Tattoo Book 2, Part 2.8

Posted by harmony0stars on November 2, 2008

“Little Eire…? That’s not too far from here. But why would you want to go there?” Some considered Little Eire to be the worst part of Sybar City, though there were other neighborhoods competing for the title. Back in the day when the Irish mob and the Italian mafia were competing for control of Sybar City’s underworld, there’d been a lot of gang wars from Little Eire right down to the tip of the peninsula. Once Midtown got respectable though, situated right between the two warring crime clans, things quieted down. There were rumors that both sides had been paid off. Though while the Irish settlers got the land, Little Italia got the money and spread through the city. Little Italia was a good place to go for food, but the Mafia wasn’t physically located there any more. The Irish mob had never really moved beyond its own borders.

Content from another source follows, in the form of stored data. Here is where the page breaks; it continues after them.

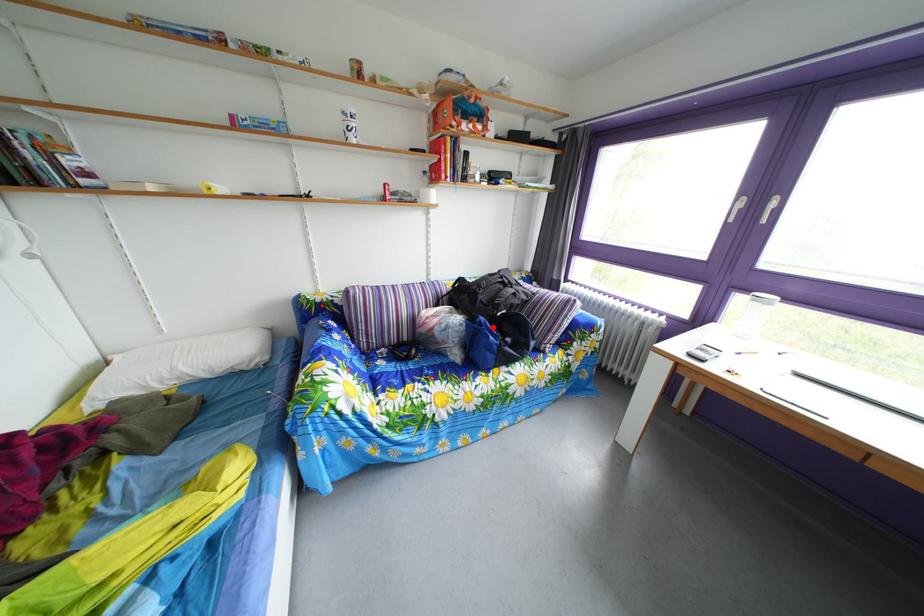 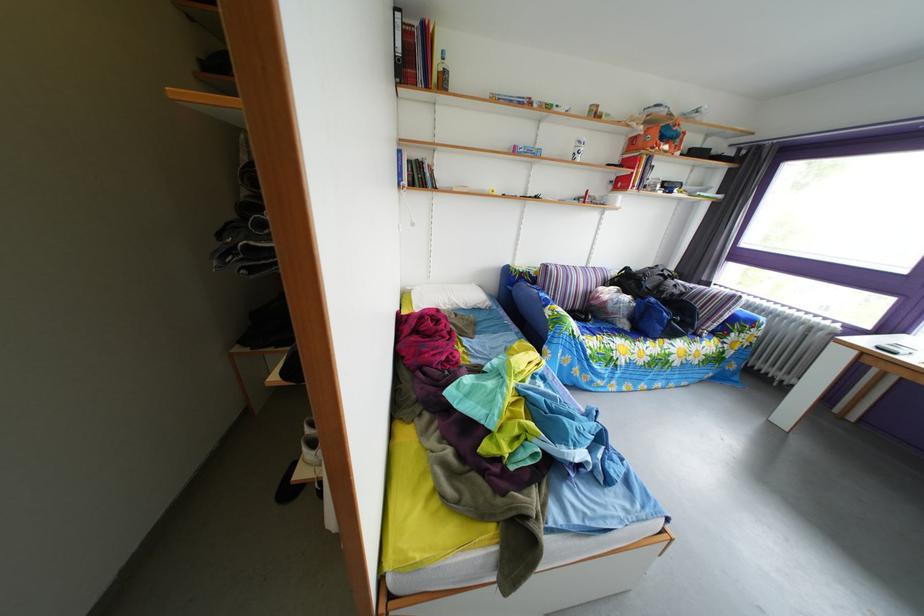 In the second image, find the point that corresponds to the highlighted location in the first image.

(663, 307) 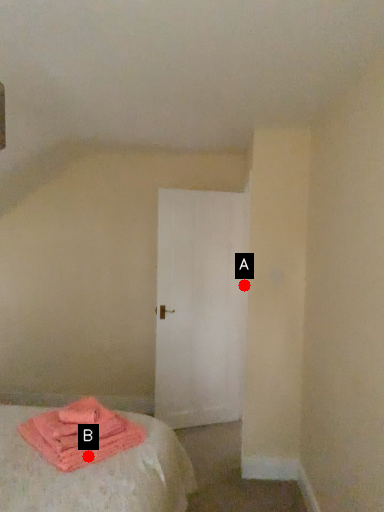 Question: Two points are circled on the image, labeled by A and B beside each circle. Among these points, which one is farthest from the camera?

Choices:
 (A) A is further
 (B) B is further

Answer: (A) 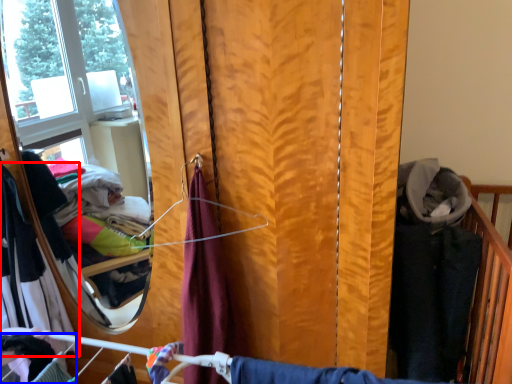 Question: Which object is closer to the camera taking this photo, clothing (highlighted by a red box) or clothing (highlighted by a blue box)?

Choices:
 (A) clothing
 (B) clothing

Answer: (B) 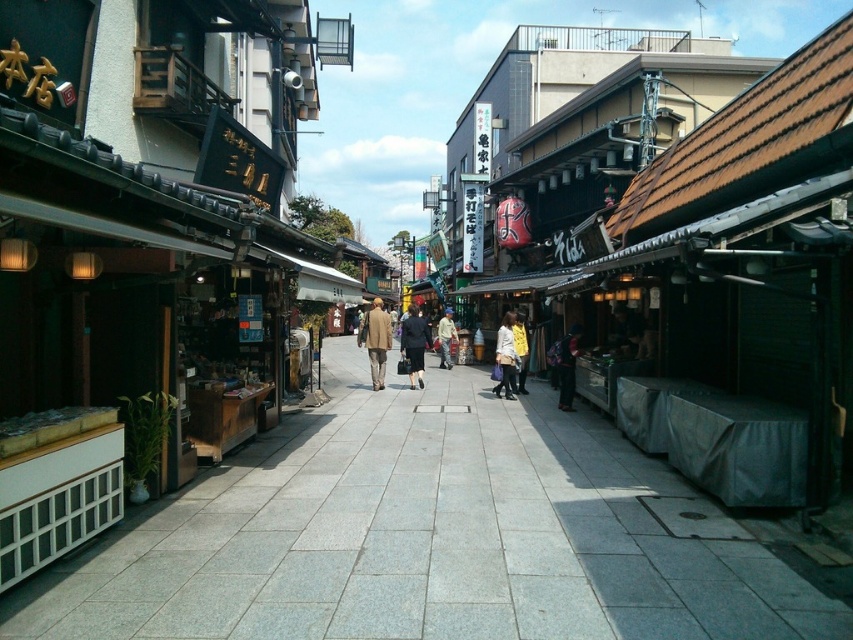 Question: Which point is farther to the camera?

Choices:
 (A) (403, 339)
 (B) (380, 344)

Answer: (A)

Question: Can you confirm if light brown fabric coat at center is positioned above yellow fabric bag at center?

Choices:
 (A) yes
 (B) no

Answer: (A)

Question: Which object appears closest to the camera in this image?

Choices:
 (A) gray stone pavement at center
 (B) light brown fabric coat at center
 (C) yellow matte jacket at center
 (D) light beige coat at center

Answer: (A)

Question: Is dark blue fabric jacket at center thinner than yellow matte jacket at center?

Choices:
 (A) yes
 (B) no

Answer: (B)

Question: Is gray stone pavement at center positioned at the back of light brown fabric coat at center?

Choices:
 (A) yes
 (B) no

Answer: (B)

Question: Based on their relative distances, which object is nearer to the matte black coat at center?

Choices:
 (A) yellow matte jacket at center
 (B) light brown fabric coat at center
 (C) yellow fabric bag at center
 (D) dark blue fabric jacket at center

Answer: (B) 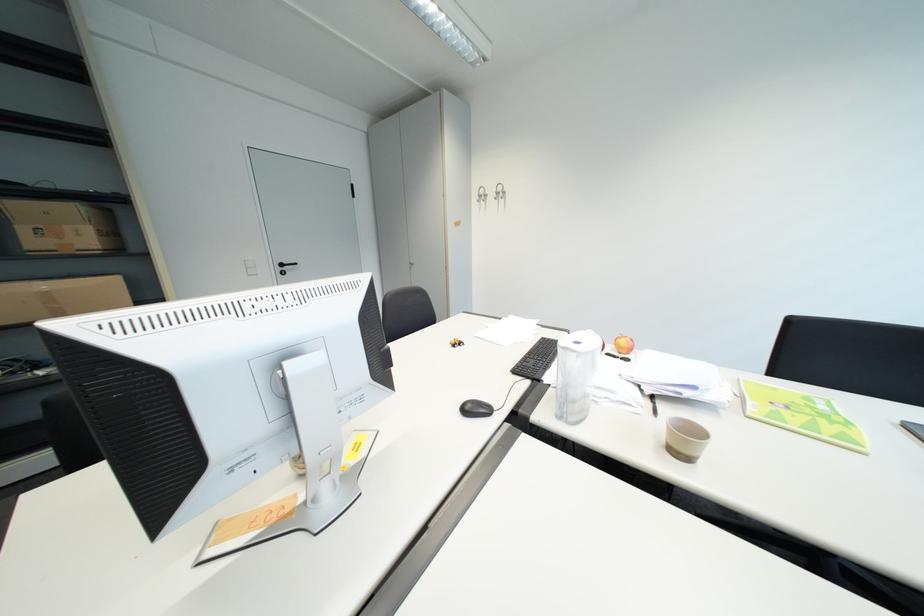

Though the residents had mostly tried to clean up any overt criminal activity in the last twenty or so years, Little Eire still wasn’t the safest part of town. While it might be bigger than Little Italia, the residents were much more numerous and poor. Safe enough to travel in during the day. Not so much after dark. There were more murders in Little Eire after dark than in any other part of Sybar City.

“My dad said I should go to Little Eire. There’s a bar there for shifters… called Conall’s.”

“Cute name,” Glory replied, and Toby gave her a blank look. “Conall. It’s Gaelic. It means ‘strong wolf.'”

“Oh,” he said, flushing in embarrassment. Perhaps he felt it was something he should have known. Given the secretive nature of their existence, there were probably a whole system of codes by which the werewolves would identify each other when they needed help. Or maybe she’d just committed a social faux pas, bringing up his wolfish nature.

They continued their trek through the trees. Glory opted not to seek out one of the public paths, but to continue straight through to the other side of the park and follow Eighth Avenue into Little Eire. It’d be another hour though before they reached the street and at least that long again before they came to Little Eire. She hoped they’d reach their destination before nightfall for a variety of reasons, not least of which was Toby’s hunters. However they were tracking him, she didn’t want to spend too long in one spot or travel too openly in the deserted streets after dark.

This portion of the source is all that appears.